I tap the screen on his phone, pausing briefly to marvel at his new wallpaper photo: me standing in the flower shop the night we kissed for the first time. My heart shakes, and so do my hands as I slide open his phone and look at our text thread. Sure enough, there’s a message he sent me saying those exact words. But above them is a little red exclamation mark.

“It never went through.”

“What?” He cuts his eyes to his phone screen and back to the road, grimacing. “Damn service. I’m sorry, Annie.” And then like I’m outside of myself, I watch his hand—my favorite hand in the world, reach over and lie across my thigh. “I would never ever leave without telling you. Never.”

A heavy knot in my chest uncoils. I begin to breathe normally. “Good.”

He smiles over at me. “Good. Now…can I finish my kidnapping, please?”

My dizziness spills into my stomach and turns into butterflies. Something is happening right now. My thoughts run to play catch-up now that all sense of dread is sliding away. Will kidnapped me for fun. He bought a truck. He hasn’t left town. His hand is on my thigh.

I try but fail to smother a grin as I raise the blindfold back up over my eyes.

A few short minutes later, Will is putting the truck in park and cutting the engine. “I’ll come around and get you,” he says before getting out of the truck.

During his short walk around the cab, I try to imagine what in the world all of this could be about—but I can’t come up with anything. Or maybe I’m just too scared to dare to. Either way, when Will opens my truck door and slides my hips to the edge of the seat, my thoughts are lost as he leans in and lightly kisses my mouth. “Come with me?”

I nod. “Anywhere.”

There’s a heavy silence, and in it, I lift my hand to feel his smiling mouth against my fingertips. And then he hoists me over his shoulder, again quoting impossibly cheesy lines I recognize from a few of my favorite pirate romances. All ones in which a heroine gets kidnapped by a rogue pirate. I can’t help but smile thinking of how much Brandon would scoff at this. How much my sisters would make fun of me. But Will doesn’t just support my love of historical fiction—he reenacts them.
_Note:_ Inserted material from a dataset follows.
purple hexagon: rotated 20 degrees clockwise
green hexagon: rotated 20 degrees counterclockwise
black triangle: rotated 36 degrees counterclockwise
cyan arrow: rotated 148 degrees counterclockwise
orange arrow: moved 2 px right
I hear his footsteps thud against wood and then a door opening and closing again. The faintest amount of warm light floods through the fabric of my blindfold. Will slides me off his shoulder to the ground and holds my waist when I sway slightly from all the blood rushing from my head. He turns me toward him and then I feel his fingers tenderly brush against my face as he lowers the blindfold.

Again, I blink the world into focus. My breath catches.

We’re in a mostly empty house—except for all the things Will has clearly added. Warm twinkle lights all around the room. Candles lit inside the empty fireplace. And the most wonderful part—all different kinds of flowers strewn across the floor. A carpet of petals. A cloud of foliage. And surrounding it all, a cushy-looking pallet in the middle of the room.